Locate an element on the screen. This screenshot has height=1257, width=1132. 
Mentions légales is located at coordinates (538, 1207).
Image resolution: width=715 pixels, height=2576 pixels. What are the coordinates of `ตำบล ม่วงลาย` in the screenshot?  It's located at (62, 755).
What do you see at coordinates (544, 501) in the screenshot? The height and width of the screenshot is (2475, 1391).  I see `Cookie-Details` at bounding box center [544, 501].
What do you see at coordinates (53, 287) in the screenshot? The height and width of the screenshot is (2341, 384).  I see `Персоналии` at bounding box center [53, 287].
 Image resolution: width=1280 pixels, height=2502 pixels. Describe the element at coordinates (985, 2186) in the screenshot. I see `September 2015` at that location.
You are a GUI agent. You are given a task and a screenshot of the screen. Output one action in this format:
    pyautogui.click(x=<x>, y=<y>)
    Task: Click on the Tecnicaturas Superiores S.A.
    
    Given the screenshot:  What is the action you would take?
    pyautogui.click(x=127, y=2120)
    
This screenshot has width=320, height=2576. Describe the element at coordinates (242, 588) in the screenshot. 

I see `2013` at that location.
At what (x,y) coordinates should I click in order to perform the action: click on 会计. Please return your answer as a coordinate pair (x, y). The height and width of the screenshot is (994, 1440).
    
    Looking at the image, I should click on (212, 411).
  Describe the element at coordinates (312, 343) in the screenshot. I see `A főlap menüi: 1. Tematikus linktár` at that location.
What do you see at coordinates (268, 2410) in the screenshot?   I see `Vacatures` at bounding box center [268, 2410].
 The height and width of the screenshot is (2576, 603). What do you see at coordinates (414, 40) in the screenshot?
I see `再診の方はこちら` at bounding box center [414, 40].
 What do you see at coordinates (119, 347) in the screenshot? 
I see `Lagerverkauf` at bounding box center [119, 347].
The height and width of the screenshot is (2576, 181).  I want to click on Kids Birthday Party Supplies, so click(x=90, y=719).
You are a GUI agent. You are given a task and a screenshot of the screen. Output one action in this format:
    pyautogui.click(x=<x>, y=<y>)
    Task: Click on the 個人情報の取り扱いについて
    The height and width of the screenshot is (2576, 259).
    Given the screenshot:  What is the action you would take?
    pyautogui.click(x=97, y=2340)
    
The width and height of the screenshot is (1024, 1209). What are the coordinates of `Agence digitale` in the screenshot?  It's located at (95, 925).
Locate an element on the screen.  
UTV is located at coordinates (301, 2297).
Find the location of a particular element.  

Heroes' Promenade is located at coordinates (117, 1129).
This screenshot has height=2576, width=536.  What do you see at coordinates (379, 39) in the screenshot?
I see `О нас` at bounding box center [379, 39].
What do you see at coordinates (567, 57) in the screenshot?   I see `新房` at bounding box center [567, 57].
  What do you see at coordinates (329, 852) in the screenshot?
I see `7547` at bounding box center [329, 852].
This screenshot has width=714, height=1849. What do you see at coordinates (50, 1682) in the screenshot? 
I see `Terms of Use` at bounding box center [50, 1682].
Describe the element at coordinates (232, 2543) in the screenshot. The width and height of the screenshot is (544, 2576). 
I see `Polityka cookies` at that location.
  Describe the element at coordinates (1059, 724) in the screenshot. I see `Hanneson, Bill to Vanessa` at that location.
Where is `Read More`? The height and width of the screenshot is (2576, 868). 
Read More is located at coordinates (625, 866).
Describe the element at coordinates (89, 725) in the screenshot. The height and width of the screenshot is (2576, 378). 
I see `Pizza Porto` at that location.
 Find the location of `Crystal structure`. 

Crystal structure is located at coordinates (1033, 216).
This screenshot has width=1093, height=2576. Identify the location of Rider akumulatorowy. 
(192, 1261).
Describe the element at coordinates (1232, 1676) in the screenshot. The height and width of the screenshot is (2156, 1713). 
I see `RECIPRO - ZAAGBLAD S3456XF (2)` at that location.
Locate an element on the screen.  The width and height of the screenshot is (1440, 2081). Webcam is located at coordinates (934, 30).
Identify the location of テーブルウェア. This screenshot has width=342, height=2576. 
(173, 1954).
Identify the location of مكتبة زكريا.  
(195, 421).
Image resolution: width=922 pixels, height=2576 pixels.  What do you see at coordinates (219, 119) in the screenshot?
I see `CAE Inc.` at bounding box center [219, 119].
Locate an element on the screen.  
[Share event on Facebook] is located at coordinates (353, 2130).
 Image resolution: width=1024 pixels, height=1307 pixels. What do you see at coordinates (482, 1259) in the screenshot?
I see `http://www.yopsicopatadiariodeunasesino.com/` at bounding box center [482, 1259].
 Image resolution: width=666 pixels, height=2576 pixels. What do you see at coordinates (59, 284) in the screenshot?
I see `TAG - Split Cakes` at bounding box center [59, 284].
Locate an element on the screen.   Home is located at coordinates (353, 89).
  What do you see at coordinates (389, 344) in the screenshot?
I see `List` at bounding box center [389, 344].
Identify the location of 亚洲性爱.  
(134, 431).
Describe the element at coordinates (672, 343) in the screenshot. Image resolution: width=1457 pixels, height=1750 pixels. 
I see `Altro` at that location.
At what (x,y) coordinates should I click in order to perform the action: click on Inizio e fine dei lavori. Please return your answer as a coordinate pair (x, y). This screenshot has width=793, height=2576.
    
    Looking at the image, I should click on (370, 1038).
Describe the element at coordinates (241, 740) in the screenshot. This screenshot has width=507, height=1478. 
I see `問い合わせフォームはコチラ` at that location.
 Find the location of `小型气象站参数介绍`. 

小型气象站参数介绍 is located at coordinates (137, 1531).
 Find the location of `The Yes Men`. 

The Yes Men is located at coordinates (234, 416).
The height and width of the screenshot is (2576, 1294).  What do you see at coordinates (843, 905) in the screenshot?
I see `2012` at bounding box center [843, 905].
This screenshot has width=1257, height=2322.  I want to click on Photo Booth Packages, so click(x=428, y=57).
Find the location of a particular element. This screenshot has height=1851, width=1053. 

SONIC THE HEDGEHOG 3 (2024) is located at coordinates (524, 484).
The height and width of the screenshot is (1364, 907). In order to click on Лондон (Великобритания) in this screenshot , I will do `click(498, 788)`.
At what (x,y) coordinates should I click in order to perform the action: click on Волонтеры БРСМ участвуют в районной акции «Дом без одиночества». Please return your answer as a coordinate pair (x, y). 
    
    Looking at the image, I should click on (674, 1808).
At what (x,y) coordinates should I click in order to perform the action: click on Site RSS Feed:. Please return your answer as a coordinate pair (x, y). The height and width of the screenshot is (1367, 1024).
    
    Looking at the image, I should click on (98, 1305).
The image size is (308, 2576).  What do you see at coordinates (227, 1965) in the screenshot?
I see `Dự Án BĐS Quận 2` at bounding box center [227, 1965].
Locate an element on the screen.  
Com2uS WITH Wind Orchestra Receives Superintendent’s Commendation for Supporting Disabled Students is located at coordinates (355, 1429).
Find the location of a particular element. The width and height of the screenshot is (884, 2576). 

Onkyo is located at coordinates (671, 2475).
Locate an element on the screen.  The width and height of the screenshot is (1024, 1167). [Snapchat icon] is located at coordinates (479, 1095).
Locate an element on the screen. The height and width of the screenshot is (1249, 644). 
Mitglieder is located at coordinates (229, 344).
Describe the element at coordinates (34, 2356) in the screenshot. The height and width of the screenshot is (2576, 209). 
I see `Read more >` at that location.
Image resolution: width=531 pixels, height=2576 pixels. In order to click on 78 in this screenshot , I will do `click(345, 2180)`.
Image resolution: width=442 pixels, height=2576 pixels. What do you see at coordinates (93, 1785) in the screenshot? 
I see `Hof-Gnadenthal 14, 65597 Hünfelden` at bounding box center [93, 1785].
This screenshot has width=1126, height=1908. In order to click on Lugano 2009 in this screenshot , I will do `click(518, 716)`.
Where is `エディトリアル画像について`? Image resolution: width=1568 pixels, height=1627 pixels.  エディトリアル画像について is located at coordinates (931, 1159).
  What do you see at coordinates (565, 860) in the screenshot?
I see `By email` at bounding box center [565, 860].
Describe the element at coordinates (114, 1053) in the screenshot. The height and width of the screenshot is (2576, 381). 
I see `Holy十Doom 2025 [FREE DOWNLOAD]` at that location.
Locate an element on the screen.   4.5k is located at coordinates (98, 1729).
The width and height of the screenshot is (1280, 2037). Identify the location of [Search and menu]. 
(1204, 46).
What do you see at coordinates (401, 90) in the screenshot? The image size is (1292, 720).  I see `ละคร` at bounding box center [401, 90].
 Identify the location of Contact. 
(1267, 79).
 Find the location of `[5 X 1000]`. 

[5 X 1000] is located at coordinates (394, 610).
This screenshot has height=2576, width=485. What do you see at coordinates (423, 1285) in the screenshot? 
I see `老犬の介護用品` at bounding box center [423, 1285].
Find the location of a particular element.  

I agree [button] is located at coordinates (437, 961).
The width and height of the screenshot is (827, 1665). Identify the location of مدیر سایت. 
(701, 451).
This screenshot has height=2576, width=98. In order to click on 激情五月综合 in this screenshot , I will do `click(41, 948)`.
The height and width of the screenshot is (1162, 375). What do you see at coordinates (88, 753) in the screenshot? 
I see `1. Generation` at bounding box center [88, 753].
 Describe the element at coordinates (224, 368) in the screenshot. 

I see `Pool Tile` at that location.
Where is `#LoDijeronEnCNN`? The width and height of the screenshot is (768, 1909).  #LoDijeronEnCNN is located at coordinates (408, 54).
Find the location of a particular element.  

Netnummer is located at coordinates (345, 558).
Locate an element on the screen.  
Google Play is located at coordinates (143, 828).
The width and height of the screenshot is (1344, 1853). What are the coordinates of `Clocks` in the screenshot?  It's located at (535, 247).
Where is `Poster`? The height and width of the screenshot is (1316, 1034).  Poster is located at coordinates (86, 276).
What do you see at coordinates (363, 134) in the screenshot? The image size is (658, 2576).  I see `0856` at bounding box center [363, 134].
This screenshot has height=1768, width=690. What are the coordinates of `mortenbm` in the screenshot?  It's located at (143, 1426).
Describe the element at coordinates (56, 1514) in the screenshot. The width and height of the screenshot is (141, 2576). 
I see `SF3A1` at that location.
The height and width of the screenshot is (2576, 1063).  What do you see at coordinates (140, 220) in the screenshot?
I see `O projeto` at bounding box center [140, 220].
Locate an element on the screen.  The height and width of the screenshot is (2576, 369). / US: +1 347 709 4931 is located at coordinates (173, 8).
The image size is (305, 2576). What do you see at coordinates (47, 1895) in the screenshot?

● ● ● ●

▸ Action item
Please report how many lines in the records contain the string "want", and write nothing besides that number.

▸ Your response
2